Activity
Reproduce only the lines of the material below that start at the line containing "realtà. È il" and stop at the line containing "recitare. Ma non". Keep both end lines.

Records for this exercise

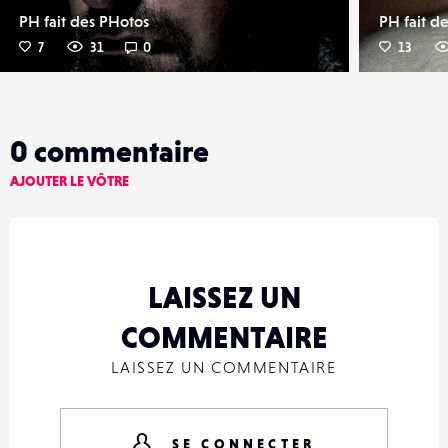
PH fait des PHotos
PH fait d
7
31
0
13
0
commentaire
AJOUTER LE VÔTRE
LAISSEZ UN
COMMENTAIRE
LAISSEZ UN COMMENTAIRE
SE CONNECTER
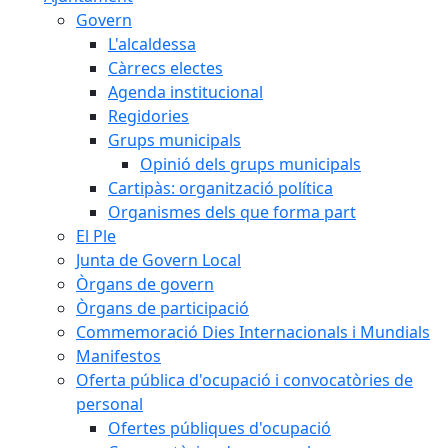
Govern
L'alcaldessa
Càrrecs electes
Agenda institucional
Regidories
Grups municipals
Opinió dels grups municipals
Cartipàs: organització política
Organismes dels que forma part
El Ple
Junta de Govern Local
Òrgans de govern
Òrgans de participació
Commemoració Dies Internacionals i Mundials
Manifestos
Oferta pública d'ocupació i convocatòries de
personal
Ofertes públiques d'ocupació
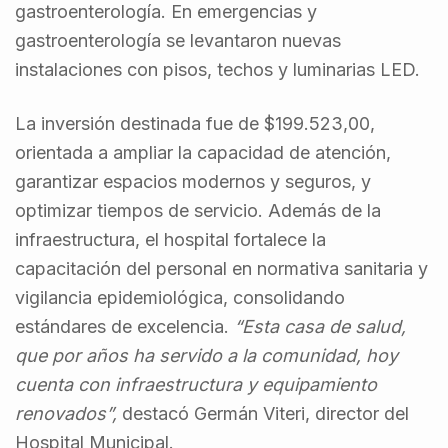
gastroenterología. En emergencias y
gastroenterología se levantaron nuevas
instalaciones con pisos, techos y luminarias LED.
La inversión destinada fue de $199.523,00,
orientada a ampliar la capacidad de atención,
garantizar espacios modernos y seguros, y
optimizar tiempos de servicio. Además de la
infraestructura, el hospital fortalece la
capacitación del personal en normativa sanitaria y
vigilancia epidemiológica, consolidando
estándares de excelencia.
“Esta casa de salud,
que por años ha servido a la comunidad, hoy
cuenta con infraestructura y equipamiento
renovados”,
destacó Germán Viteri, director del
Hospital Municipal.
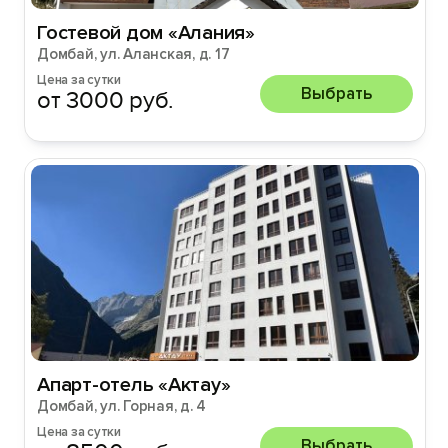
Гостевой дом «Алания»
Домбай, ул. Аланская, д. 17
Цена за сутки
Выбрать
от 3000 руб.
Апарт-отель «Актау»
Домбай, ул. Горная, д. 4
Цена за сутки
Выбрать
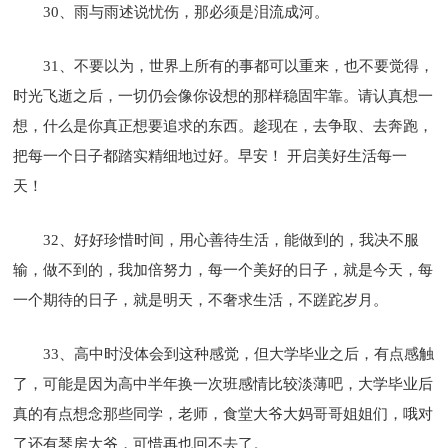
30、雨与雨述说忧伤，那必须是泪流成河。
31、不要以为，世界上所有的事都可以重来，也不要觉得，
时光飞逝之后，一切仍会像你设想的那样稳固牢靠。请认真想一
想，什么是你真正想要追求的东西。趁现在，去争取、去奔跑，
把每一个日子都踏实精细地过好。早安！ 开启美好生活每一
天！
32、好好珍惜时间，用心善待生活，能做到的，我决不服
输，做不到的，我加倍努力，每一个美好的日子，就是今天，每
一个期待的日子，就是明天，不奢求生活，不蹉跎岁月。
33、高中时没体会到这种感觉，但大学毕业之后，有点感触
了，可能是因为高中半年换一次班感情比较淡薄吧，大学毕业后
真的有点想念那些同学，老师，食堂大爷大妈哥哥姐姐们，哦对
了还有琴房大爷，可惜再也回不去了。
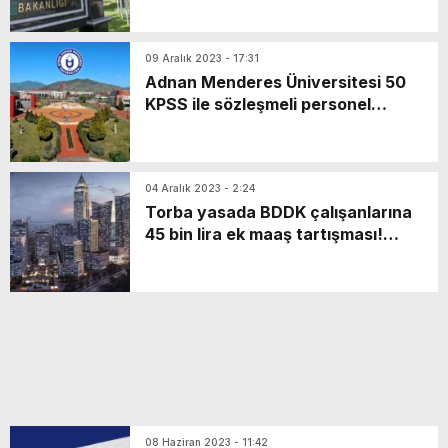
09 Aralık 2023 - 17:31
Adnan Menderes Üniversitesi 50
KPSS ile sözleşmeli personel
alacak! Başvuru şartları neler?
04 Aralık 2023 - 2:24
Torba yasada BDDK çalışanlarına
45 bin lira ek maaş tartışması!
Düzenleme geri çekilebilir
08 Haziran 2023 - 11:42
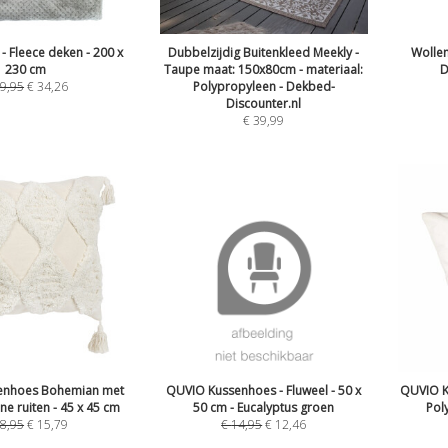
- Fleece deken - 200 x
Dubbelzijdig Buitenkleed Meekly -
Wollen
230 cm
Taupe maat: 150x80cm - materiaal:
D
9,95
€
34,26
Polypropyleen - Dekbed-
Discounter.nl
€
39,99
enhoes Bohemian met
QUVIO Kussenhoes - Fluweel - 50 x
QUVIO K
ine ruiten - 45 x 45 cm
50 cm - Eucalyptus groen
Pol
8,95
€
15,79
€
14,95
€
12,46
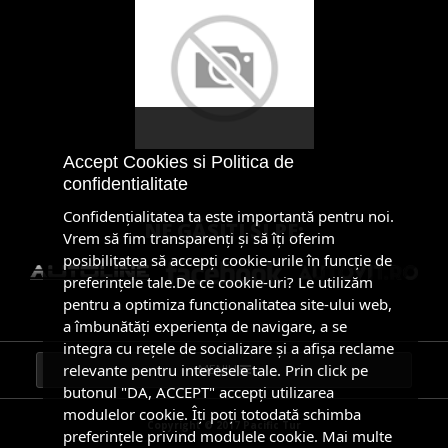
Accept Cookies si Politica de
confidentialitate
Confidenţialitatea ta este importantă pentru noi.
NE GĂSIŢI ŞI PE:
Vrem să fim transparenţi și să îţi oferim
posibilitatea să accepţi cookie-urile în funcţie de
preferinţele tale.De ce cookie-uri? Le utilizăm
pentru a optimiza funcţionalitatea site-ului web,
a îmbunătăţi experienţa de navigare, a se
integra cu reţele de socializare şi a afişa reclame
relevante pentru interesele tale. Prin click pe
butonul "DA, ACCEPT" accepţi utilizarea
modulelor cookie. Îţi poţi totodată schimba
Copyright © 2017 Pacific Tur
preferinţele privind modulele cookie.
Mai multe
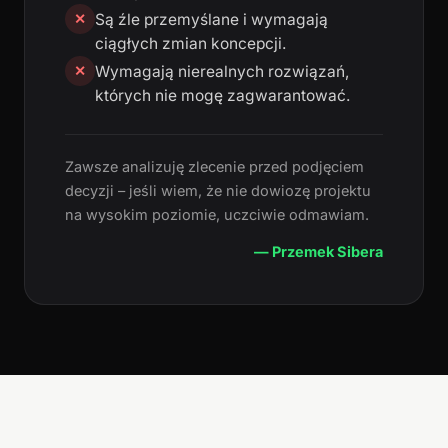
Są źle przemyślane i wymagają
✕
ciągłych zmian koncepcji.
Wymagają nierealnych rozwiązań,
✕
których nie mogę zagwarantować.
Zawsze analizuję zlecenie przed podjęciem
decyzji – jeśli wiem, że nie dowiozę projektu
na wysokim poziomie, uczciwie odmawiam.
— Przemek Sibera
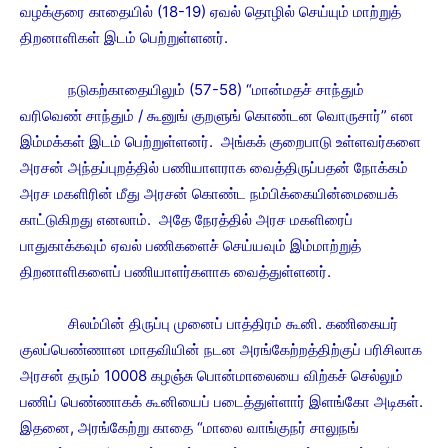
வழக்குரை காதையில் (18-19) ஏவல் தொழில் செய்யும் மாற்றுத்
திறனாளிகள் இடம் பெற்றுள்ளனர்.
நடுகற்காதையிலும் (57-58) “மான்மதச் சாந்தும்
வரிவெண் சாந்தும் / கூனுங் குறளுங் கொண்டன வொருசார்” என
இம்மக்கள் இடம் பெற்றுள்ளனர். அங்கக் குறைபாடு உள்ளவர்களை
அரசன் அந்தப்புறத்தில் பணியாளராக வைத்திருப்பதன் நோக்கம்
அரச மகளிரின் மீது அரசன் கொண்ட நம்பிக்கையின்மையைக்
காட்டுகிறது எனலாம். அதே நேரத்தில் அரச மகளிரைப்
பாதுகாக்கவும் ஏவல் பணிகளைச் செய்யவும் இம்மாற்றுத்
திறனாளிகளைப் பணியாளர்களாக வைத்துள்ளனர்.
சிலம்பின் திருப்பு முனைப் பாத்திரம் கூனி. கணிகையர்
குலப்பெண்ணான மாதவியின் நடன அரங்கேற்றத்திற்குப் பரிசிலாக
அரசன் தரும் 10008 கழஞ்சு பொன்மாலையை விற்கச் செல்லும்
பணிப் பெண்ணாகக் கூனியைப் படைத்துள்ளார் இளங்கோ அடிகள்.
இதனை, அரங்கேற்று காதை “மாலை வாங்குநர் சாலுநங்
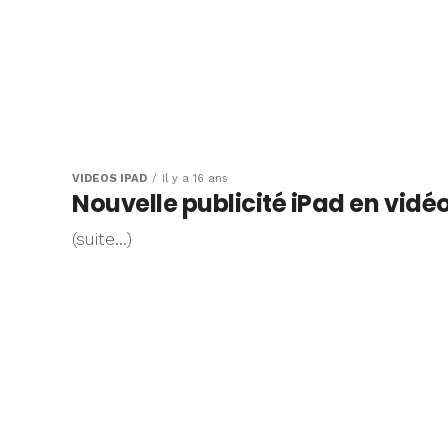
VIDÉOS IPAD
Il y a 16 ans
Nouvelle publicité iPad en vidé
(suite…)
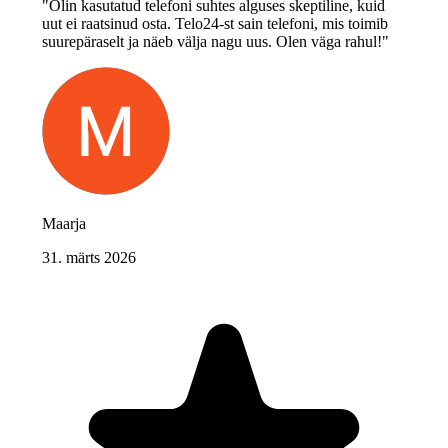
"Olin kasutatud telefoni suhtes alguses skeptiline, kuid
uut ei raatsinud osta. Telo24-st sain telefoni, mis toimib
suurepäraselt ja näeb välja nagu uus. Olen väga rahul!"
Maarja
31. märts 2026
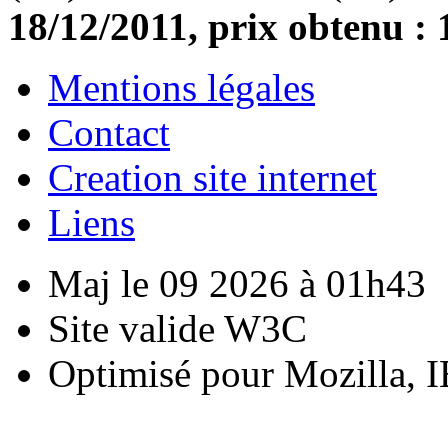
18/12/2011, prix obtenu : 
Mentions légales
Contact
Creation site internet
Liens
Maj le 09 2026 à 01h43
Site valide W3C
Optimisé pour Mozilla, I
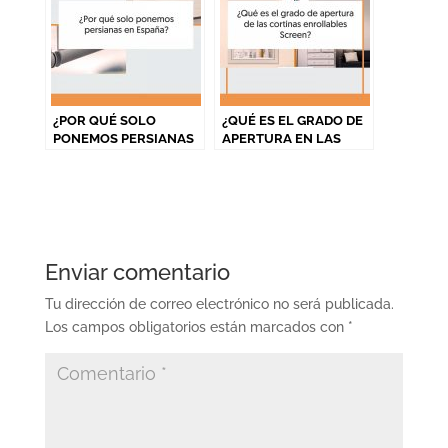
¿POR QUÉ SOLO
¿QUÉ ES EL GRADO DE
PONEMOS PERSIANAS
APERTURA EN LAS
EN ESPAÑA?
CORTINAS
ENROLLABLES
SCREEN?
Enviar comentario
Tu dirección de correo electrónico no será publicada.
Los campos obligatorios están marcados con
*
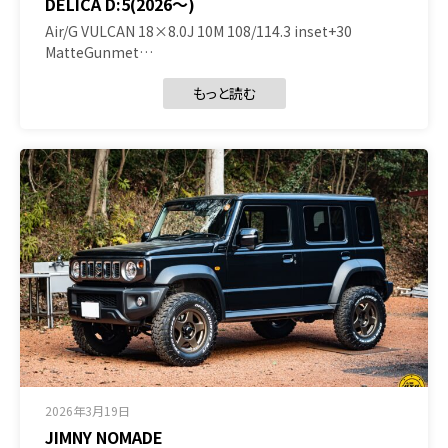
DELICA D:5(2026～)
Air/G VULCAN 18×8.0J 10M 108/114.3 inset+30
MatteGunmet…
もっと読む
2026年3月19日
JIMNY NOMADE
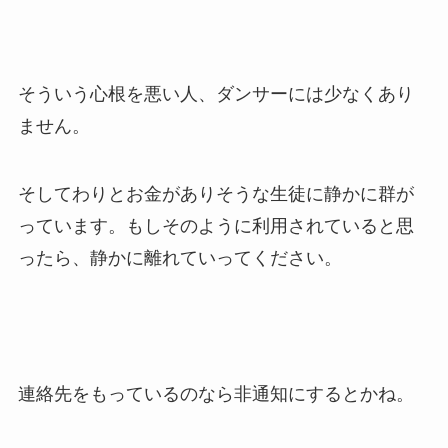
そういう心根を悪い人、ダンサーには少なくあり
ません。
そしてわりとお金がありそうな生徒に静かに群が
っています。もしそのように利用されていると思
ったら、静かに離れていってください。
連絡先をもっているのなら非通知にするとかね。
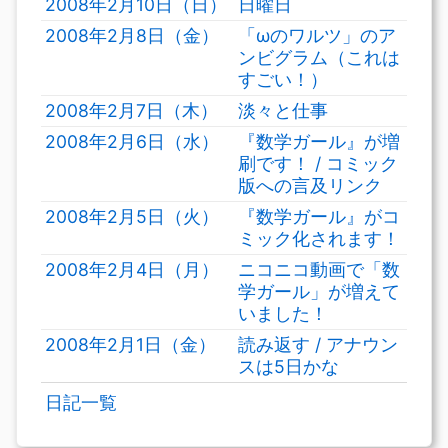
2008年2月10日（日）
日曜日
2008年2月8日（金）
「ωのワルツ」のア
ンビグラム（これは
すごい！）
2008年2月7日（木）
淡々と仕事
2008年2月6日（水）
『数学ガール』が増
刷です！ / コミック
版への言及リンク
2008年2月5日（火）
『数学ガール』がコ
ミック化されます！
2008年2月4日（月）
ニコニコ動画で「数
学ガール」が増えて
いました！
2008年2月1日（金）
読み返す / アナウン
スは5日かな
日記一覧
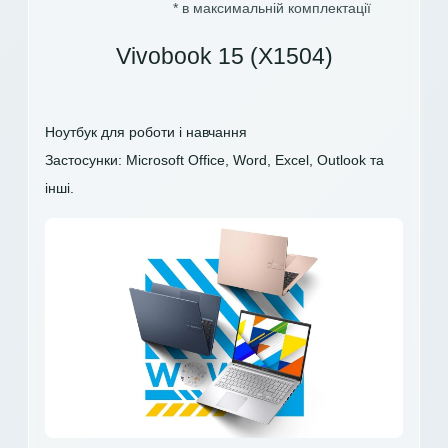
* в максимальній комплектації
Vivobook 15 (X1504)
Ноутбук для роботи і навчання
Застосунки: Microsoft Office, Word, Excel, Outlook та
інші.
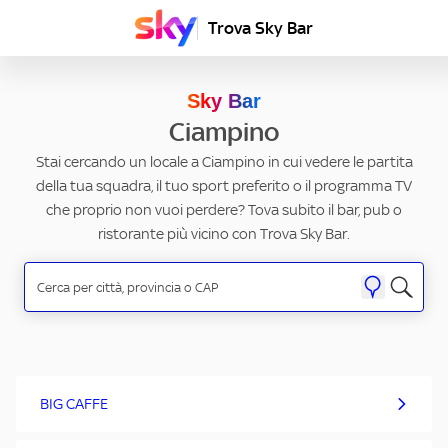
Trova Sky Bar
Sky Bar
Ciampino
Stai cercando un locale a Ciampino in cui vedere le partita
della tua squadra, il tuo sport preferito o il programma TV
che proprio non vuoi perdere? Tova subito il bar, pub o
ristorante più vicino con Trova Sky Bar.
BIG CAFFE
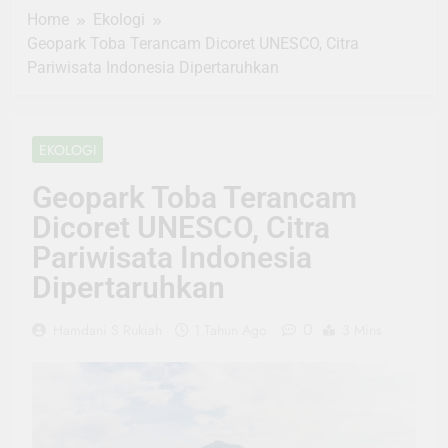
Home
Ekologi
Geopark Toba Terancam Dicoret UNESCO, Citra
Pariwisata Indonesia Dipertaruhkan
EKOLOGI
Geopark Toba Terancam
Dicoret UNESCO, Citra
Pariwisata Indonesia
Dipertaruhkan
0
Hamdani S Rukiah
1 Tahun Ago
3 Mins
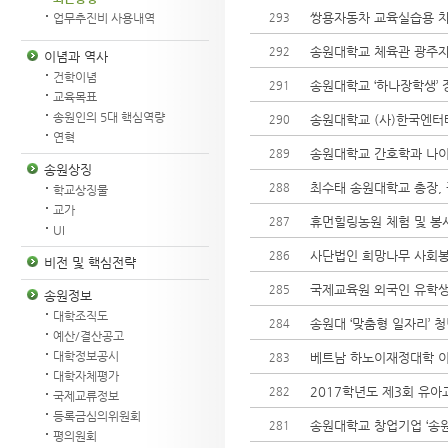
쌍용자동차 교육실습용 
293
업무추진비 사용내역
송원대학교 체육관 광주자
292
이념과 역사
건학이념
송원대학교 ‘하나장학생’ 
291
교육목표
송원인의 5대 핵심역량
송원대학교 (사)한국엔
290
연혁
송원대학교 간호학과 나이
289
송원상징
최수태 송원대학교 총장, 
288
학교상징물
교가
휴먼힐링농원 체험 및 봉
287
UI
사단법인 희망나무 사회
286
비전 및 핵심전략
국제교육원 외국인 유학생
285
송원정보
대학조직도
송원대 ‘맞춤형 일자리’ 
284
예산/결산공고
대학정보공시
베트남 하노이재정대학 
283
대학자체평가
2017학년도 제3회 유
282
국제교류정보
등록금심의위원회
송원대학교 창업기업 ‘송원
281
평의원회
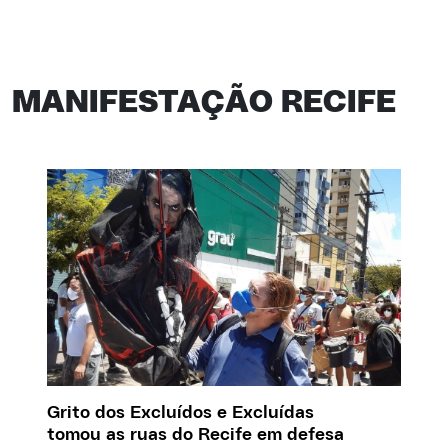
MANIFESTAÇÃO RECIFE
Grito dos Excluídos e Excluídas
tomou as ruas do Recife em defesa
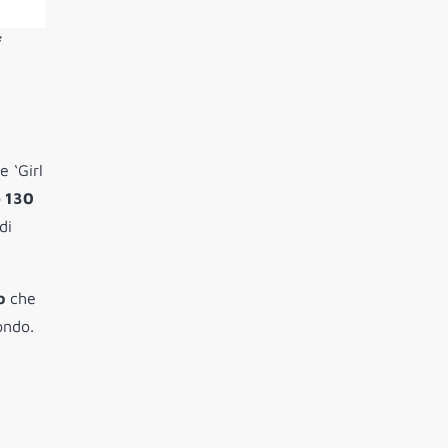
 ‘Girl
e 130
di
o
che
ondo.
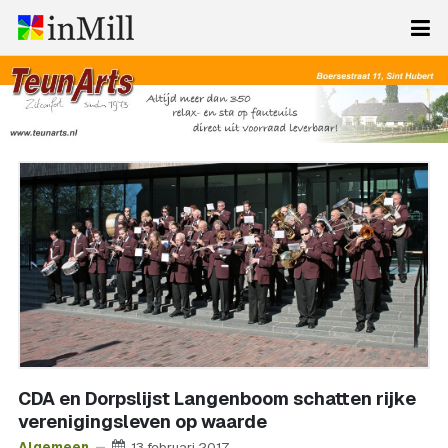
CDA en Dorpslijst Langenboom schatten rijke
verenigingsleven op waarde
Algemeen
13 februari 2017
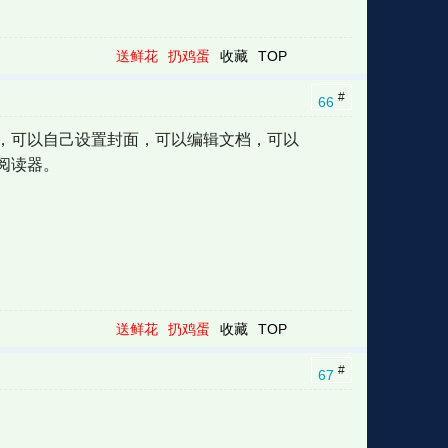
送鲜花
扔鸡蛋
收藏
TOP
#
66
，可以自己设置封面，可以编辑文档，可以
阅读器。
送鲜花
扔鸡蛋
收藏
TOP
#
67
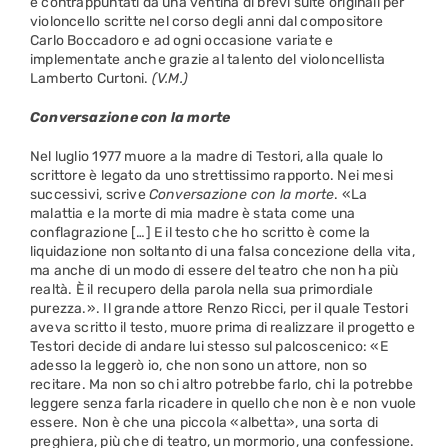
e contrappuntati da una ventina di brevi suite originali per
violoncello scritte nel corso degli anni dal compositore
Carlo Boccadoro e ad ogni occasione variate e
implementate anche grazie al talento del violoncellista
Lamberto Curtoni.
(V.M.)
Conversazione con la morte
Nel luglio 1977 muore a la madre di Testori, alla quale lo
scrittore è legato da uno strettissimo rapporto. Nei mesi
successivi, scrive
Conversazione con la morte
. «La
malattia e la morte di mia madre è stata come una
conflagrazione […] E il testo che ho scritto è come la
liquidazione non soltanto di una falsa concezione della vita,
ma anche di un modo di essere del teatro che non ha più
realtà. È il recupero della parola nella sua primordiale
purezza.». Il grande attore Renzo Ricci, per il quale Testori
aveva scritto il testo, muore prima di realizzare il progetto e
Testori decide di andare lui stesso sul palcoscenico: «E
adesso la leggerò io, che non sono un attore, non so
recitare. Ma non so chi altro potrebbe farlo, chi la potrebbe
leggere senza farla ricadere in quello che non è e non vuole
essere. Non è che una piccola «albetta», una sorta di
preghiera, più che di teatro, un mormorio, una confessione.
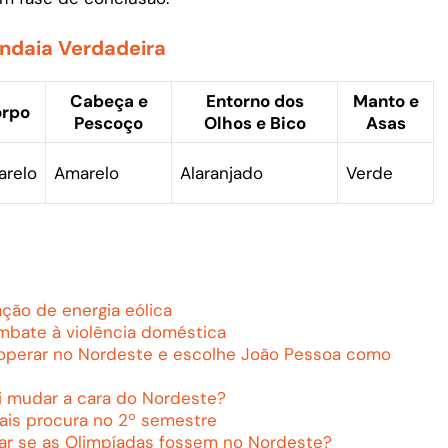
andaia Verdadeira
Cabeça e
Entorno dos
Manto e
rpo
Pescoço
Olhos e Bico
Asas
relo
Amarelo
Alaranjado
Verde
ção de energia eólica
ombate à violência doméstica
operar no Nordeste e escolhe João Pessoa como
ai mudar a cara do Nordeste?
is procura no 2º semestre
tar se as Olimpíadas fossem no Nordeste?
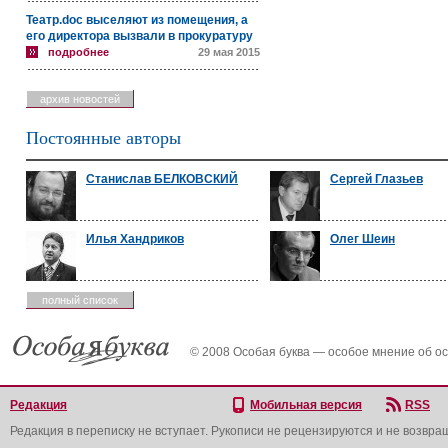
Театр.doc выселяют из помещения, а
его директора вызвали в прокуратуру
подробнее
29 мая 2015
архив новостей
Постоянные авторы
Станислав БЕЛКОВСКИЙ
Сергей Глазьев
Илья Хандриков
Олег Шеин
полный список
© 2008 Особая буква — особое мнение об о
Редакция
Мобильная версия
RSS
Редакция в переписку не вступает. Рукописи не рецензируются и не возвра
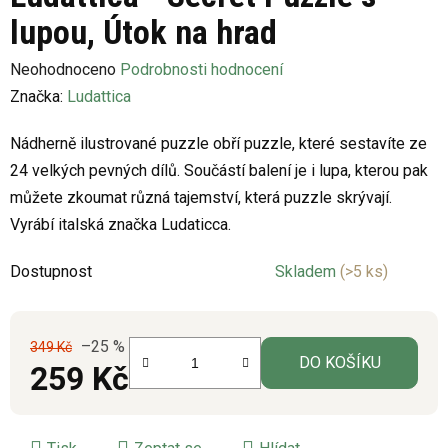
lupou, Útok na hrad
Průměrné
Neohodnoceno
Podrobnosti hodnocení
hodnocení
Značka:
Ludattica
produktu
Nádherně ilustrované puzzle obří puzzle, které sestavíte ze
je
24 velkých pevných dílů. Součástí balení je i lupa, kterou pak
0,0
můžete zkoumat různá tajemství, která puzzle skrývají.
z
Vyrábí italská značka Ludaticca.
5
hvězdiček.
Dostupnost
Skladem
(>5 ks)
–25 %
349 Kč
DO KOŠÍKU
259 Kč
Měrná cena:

Answer area
realtà. È il recupero della parola nella sua primordiale
purezza.». Il grande attore Renzo Ricci, per il quale Testori
aveva scritto il testo, muore prima di realizzare il progetto e
Testori decide di andare lui stesso sul palcoscenico: «E
adesso la leggerò io, che non sono un attore, non so
recitare. Ma non so chi altro potrebbe farlo, chi la potrebbe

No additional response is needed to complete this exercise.